Wednesday, September 23, 2009

Dynamic Duo

Unbowed: a Memoir by Wangari Muta Maathai
Iran Awakening by Shirin Ebadi

Global level prizes like the MacArthur genius grants announced today or the Nobels bring book lovers like me a world away the gift of engaging with truly creative minds and souls. I had never heard of Shirin Ebadi before she won the Nobel in 2003, nor of the 2004 laureate Wangari Maathai. Nor had they heard of each other, though their efforts are now joined in the Nobel Women's Initiative. Their stories here made available to a distant readership are so remarkably similar. Their global readers form a key element of protection: neither woman will be clapped into jail again without the whole world watching.
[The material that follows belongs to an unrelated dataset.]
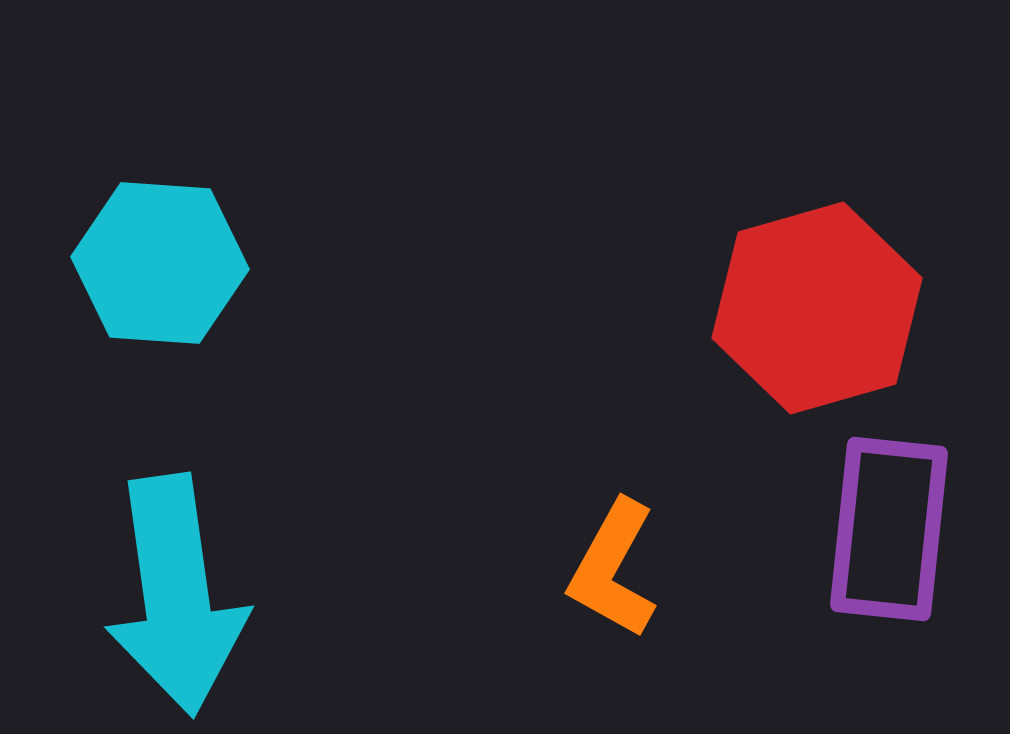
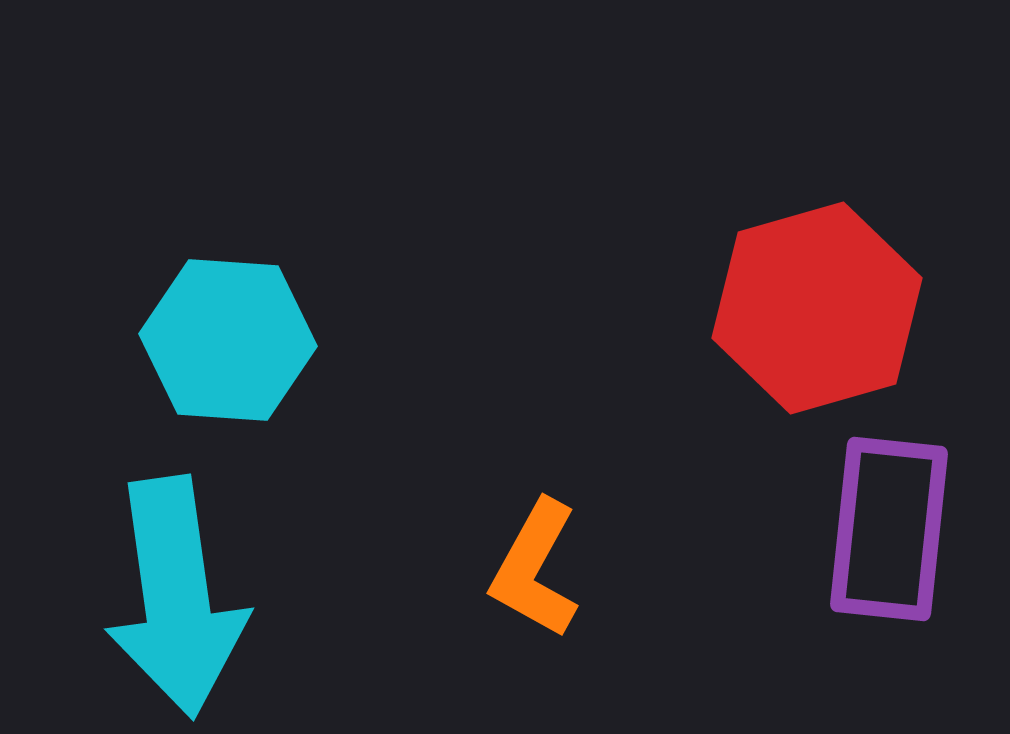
cyan hexagon: moved 68 px right, 77 px down
orange L-shape: moved 78 px left
cyan arrow: moved 2 px down
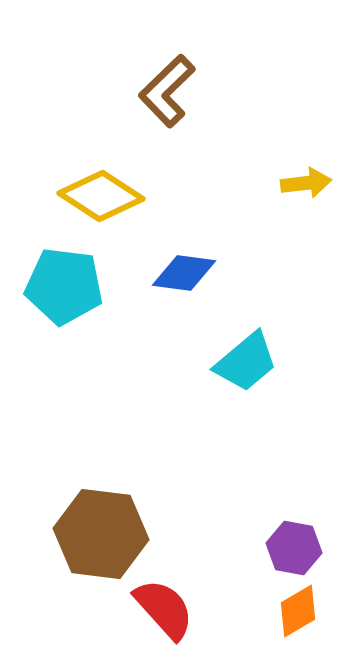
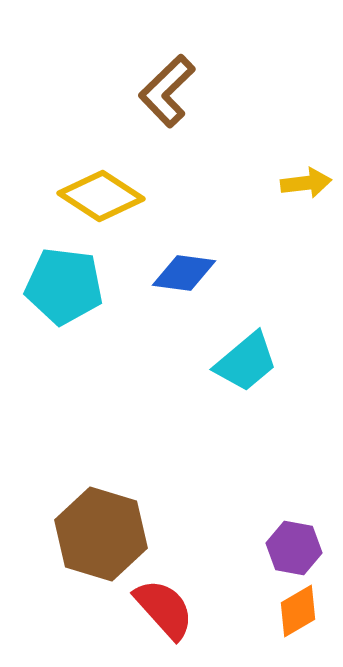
brown hexagon: rotated 10 degrees clockwise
Professionally qualified at the highest levels of their chosen fields, microbiology for Maathai and the judiciary for Ebadi, both women hit the glass ceiling hard and bounce back. Unbowed, Maathai's story, traces her lateral move from university faculty to development official and ultimately to Parliament. Iran Awakening begins from Ebadi's loss of her seat on the bench as a result of the 1979 revolution and follows her through a dynamic career as a human rights lawyer and advocate for political reform, which now in 2009 may be leading her also to seek office. One comes from secular urban Teheran, the other from the thatched huts of a Kikuyu village, yet the narratives are nearly identical.

Both of these are good reads, well written, fine choices for days on which we may want some inspiration to keep on when we've hit the wall ourselves or crashed once again into that proverbial ceiling.